The answer is, he did it with an alternate reality and some dog whistles.
The boat people
This group presented a number of problems for Harper:
They were a diverse group that came from all over Vietnam between 1979 and 1996, thus in conflict with Harper's story that the origins of the community lies in the fall of Saigon and the Saigon military.
Most likely to be upset by Harper's reframing of the Vietnam war and would tell the conflicting stories about what had caused the Saigon regime to collapse.
They knew the true meaning of the symbolism that Harper was using to hide his pro-Saigon policy and were likely to reveal that to the media.
Luckily for Harper, this group was as vaguely attuned to what Canada's reaction had been to the fall of Saigon as were other Canadians. And as with other Canadians, they were familiar with the story of how the US and responded. Harper successfully convinced them that his revised history of the boat people crisis was true. He put them into an alternate reality were they were no longer refugees in Canada's eyes, while the former Saigon military were legitimate refugees.
Even in normal circumstances many would have been ambivalent about speaking out against Harper's pro-Saigon policy, but this alternate reality made it impossible for them to do so.
Harper enhanced the discomfort of the former boat people with a little hostility and intimidation.
All of those symbols that we described above as dog whistles have another meaning to Canadians of Vietnamese origin.
They read them as direction that they must identify as nationals of the Saigon regime or else there status as Canadians will fall into doubt.
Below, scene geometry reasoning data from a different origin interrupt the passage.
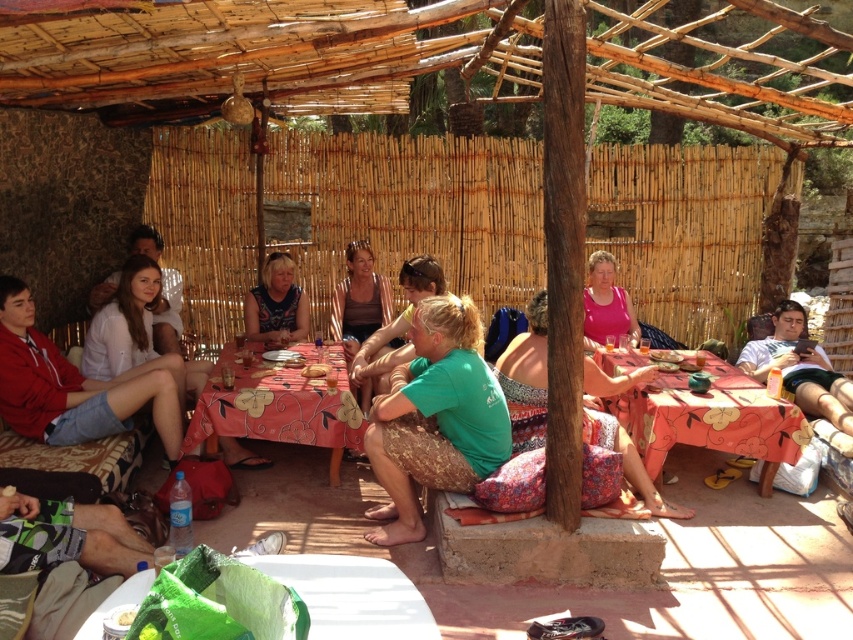 What do you see at coordinates (434, 417) in the screenshot?
I see `green fabric pants at center` at bounding box center [434, 417].

Does green fabric pants at center have a larger size compared to green fabric at center?

Yes, green fabric pants at center is bigger than green fabric at center.

The height and width of the screenshot is (640, 853). Describe the element at coordinates (434, 417) in the screenshot. I see `green fabric pants at center` at that location.

At what (x,y) coordinates should I click in order to perform the action: click on green fabric pants at center. Please return your answer as a coordinate pair (x, y). Looking at the image, I should click on (434, 417).

Who is more forward, [358,372] or [321,369]?

Point [321,369] is more forward.

Is point (409, 289) positioned in front of point (309, 372)?

No, (409, 289) is further to viewer.

Image resolution: width=853 pixels, height=640 pixels. I want to click on green fabric at center, so click(397, 324).

Consider the image. How distant is floral fabric table at center from blue printed dress at center?

floral fabric table at center and blue printed dress at center are 2.96 meters apart from each other.

Does floral fabric table at center have a larger size compared to blue printed dress at center?

Correct, floral fabric table at center is larger in size than blue printed dress at center.

Image resolution: width=853 pixels, height=640 pixels. What are the coordinates of `floral fabric table at center` in the screenshot? It's located at (709, 417). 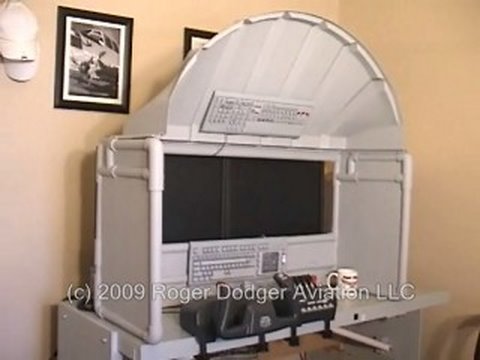 This screenshot has width=480, height=360. I want to click on steering wheel maybe for gaming, so click(x=223, y=324), click(x=223, y=298), click(x=248, y=328), click(x=257, y=294), click(x=294, y=322), click(x=285, y=290). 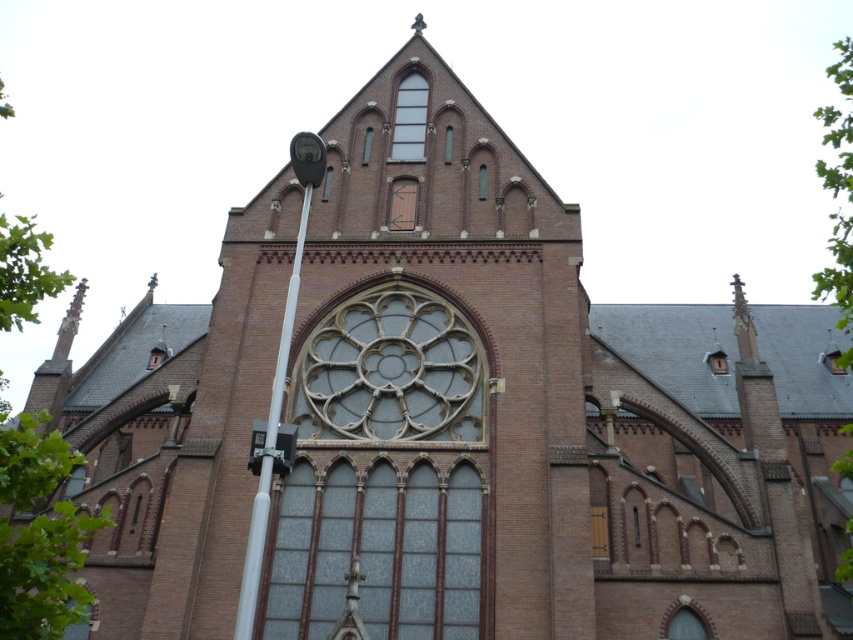 Which is more to the left, green leafy tree at left or clear glass window at upper center?

green leafy tree at left

Does green leafy tree at left appear on the left side of clear glass window at upper center?

Correct, you'll find green leafy tree at left to the left of clear glass window at upper center.

Is point (55, 467) closer to camera compared to point (412, 100)?

Yes, it is.

The image size is (853, 640). In order to click on green leafy tree at left in this screenshot , I will do `click(42, 572)`.

In the scene shown: Does stained glass window at center have a larger size compared to white metallic pole at left?

No, stained glass window at center is not bigger than white metallic pole at left.

Consider the image. Is stained glass window at center taller than white metallic pole at left?

In fact, stained glass window at center may be shorter than white metallic pole at left.

This screenshot has height=640, width=853. I want to click on stained glass window at center, so click(x=376, y=552).

Is green leafy tree at upper right wider than white metallic pole at left?

Yes.

Can you confirm if green leafy tree at upper right is bigger than white metallic pole at left?

Yes.

Measure the distance between point (x=850, y=52) and camera.

The distance of point (x=850, y=52) from camera is 169.14 meters.

The height and width of the screenshot is (640, 853). Identify the location of green leafy tree at upper right. 838,195. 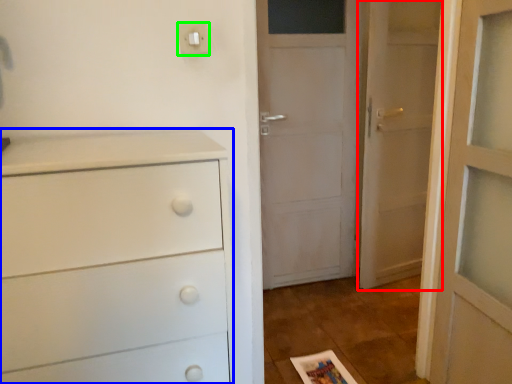 Question: Which object is the farthest from door (highlighted by a red box)? Choose among these: chest of drawers (highlighted by a blue box) or light switch (highlighted by a green box).

Choices:
 (A) chest of drawers
 (B) light switch

Answer: (A) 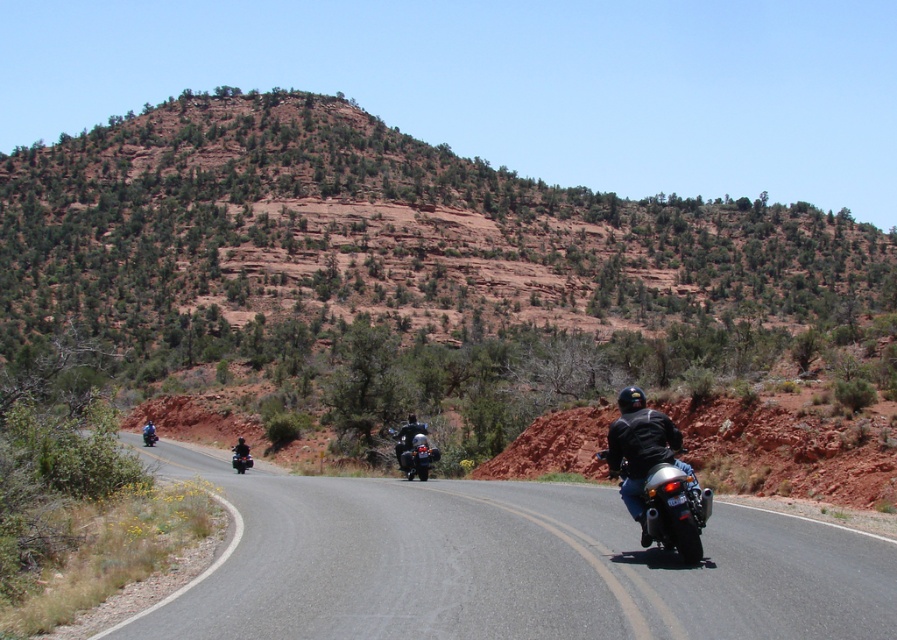 Consider the image. Between shiny chrome motorcycle at right and dark gray leather jacket at center, which one is positioned lower?

Positioned lower is dark gray leather jacket at center.

Does shiny chrome motorcycle at right have a greater width compared to dark gray leather jacket at center?

In fact, shiny chrome motorcycle at right might be narrower than dark gray leather jacket at center.

Is point (695, 492) farther from camera compared to point (238, 451)?

No, it is not.

Where is `shiny chrome motorcycle at right`? Image resolution: width=897 pixels, height=640 pixels. shiny chrome motorcycle at right is located at coordinates click(675, 512).

Looking at this image, which is above, shiny black motorcycle at center or blue leather jacket at center?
Vietnamese understand the symbolism of the Saigon regime because it has existed since 1955 and it has the same meaning today as it had then: identify as a loyal national of the regime or disappear. It gained new strength coming directly from the government of Canada.
Just in case the younger generations did not "get it", Jason Kenney had made the message quite explicit in 2008, and that message has been repeated often by Harper's supporters.
There is a striking demonstration of how successful Harper's deception of the former boat people has been.
Occasionally a former boat person, or family of one, has been determined enough and articulate enough to speak to politicians about the government's hostility toward Canadians of Vietnamese origin. They never succeed because the adopt they posture that Harper's myth has created for them: that of a minority speaking out against the government's pandering a distinct cohort of former refugees to whom Canada has a moral obligation. No politician will touch their complaint when it is framed that way. Harper knew what he was doing.
No one will get the attention of a politician until they firstly self-identify as a legitimate refugee or family and secondly describe Harper's favoured group as a "political faction". Government can legitimately and effectively be criticized for adopting a small political faction as representative of all Vietnamese -- failing to acknowledge the diversity of Canada's Vietnamese community.
In addition, the government is not pandering to any Vietnamese group. The government is using the Vietnamese to change Canada's national identity to a nation of communist-fighters. There is no part of Harper's program that is not offensive to all Vietnamese.